Work to complete
All lines in the material below that hold "liderahigiene" should be found and copied.

Study material
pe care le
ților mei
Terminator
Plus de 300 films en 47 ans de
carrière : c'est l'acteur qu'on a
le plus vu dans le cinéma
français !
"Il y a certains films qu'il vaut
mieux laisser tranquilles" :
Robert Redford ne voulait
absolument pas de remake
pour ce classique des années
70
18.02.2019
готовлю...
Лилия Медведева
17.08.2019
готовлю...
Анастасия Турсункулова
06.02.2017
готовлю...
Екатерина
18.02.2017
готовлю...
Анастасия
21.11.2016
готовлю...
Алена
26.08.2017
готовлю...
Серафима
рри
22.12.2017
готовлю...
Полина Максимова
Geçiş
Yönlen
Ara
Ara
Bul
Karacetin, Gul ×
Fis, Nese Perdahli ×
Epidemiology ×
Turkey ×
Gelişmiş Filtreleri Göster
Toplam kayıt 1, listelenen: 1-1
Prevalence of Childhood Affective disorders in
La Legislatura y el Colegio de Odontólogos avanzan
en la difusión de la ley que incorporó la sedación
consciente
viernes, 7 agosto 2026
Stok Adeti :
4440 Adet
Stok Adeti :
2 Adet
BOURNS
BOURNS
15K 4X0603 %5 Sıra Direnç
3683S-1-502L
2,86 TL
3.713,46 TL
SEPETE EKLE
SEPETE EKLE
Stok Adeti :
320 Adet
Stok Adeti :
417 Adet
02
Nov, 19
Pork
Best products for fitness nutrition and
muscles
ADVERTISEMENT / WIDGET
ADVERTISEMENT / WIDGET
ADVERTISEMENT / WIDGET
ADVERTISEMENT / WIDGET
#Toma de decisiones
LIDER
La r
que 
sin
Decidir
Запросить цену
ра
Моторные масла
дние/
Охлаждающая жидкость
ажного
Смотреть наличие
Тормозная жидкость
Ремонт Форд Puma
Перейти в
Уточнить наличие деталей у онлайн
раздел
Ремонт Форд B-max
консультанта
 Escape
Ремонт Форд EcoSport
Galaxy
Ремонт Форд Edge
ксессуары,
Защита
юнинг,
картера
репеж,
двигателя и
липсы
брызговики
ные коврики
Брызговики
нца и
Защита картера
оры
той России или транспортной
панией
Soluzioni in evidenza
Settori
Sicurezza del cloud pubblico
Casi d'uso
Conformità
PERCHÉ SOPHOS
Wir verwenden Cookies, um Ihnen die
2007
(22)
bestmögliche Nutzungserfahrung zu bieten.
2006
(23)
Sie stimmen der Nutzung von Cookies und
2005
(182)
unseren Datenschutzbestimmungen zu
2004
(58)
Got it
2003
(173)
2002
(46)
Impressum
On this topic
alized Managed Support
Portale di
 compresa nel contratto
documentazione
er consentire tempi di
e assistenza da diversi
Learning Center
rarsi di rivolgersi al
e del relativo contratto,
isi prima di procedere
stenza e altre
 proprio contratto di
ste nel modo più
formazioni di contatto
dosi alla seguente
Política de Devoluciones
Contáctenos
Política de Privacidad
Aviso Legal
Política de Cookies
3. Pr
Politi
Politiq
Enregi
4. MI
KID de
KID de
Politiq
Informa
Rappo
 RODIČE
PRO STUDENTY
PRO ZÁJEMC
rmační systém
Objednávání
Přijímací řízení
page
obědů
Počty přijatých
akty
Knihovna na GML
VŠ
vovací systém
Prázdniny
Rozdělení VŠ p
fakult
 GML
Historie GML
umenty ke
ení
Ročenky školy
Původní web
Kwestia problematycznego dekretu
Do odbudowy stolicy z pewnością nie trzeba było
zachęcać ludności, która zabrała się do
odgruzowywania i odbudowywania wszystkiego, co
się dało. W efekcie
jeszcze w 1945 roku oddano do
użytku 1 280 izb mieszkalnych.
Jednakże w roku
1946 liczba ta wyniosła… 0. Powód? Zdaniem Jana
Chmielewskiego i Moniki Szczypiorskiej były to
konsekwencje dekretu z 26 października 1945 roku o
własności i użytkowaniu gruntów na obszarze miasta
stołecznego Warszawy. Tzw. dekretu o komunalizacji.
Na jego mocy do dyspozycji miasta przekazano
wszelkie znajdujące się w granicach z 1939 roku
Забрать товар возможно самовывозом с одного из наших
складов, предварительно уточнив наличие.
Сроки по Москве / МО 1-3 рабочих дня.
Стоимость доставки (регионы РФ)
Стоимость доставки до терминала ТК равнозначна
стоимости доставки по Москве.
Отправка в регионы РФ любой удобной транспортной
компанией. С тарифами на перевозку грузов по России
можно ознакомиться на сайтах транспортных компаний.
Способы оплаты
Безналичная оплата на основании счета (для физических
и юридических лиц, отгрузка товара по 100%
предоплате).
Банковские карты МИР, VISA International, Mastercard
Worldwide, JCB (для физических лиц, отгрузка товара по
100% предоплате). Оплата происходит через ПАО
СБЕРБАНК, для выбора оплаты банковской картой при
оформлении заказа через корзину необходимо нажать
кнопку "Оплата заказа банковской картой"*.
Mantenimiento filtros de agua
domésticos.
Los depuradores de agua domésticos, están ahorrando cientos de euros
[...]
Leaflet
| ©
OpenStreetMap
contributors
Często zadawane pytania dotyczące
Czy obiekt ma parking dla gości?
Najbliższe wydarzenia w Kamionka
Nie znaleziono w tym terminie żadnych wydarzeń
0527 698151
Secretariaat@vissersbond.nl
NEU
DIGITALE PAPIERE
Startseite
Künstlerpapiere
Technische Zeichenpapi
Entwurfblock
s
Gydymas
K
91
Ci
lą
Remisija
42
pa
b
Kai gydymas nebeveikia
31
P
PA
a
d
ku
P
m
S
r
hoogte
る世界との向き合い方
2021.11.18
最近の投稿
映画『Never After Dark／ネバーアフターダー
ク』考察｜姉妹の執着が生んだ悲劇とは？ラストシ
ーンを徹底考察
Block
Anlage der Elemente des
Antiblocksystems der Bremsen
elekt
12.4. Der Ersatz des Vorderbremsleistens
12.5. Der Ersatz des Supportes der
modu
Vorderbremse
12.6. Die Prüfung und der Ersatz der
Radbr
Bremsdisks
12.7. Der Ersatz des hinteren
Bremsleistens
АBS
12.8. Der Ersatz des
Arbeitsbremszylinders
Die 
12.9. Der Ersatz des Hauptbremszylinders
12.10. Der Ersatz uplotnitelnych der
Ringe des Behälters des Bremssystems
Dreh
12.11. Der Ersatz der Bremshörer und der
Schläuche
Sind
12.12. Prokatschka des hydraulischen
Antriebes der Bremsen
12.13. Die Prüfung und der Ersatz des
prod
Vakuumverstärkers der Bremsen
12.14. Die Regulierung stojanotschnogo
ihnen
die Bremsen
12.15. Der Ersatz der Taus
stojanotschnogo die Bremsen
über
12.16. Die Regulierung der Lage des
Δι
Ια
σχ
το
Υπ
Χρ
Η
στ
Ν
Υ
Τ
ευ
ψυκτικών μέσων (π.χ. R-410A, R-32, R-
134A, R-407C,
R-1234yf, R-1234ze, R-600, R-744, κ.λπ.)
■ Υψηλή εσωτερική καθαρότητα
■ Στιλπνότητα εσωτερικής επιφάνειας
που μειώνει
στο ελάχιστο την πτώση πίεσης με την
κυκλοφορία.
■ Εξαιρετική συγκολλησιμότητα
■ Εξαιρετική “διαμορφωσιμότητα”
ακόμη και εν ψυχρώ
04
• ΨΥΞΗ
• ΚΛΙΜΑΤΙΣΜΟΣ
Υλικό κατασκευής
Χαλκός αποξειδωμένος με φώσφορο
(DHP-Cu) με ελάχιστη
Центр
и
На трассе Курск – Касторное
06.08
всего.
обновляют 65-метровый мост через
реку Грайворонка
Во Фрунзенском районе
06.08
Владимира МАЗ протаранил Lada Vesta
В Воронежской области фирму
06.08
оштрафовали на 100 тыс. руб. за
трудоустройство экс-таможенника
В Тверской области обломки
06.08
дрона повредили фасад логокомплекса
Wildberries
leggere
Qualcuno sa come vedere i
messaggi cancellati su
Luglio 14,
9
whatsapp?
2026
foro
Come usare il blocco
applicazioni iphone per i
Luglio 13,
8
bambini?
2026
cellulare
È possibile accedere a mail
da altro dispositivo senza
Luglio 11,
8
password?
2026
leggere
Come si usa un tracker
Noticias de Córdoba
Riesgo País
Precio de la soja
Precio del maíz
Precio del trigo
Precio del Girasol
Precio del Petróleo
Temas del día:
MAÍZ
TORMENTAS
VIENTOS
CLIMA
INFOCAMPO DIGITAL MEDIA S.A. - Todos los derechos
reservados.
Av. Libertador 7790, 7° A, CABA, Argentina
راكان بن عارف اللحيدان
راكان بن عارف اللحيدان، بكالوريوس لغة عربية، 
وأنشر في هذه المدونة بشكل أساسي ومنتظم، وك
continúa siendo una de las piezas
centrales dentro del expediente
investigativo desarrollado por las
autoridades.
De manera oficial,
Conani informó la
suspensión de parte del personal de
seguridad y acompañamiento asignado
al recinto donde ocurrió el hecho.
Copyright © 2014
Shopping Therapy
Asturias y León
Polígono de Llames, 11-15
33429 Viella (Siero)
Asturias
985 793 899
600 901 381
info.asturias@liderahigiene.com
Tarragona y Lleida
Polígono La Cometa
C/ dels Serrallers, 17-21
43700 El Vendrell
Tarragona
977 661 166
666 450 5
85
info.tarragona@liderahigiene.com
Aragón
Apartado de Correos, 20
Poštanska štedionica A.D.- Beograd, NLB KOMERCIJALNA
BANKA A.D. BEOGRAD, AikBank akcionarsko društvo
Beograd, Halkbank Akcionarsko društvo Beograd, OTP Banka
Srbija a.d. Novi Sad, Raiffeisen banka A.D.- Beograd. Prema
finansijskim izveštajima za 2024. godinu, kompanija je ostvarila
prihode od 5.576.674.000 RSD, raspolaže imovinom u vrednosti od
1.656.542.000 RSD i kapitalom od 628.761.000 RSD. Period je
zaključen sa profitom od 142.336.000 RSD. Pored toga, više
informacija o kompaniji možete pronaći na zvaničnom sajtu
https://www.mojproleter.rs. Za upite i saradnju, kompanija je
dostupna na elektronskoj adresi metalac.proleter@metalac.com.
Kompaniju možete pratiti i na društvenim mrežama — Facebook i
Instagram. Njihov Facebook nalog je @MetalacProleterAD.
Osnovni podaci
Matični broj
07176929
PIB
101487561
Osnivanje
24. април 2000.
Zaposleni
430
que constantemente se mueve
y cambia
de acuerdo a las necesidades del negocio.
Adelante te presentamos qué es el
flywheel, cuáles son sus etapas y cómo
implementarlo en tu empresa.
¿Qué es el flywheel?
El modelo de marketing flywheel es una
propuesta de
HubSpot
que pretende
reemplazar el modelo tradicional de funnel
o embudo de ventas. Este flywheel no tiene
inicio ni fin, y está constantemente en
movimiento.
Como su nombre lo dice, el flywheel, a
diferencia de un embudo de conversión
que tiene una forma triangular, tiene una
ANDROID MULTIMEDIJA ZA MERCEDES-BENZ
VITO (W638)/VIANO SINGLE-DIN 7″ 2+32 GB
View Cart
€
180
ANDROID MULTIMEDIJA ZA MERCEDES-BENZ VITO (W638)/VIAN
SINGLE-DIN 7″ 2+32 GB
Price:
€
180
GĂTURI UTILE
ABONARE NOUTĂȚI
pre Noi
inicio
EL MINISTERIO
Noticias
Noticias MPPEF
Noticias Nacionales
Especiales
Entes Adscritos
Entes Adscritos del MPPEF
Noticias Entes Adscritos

Response below
info.asturias@liderahigiene.com
info.tarragona@liderahigiene.com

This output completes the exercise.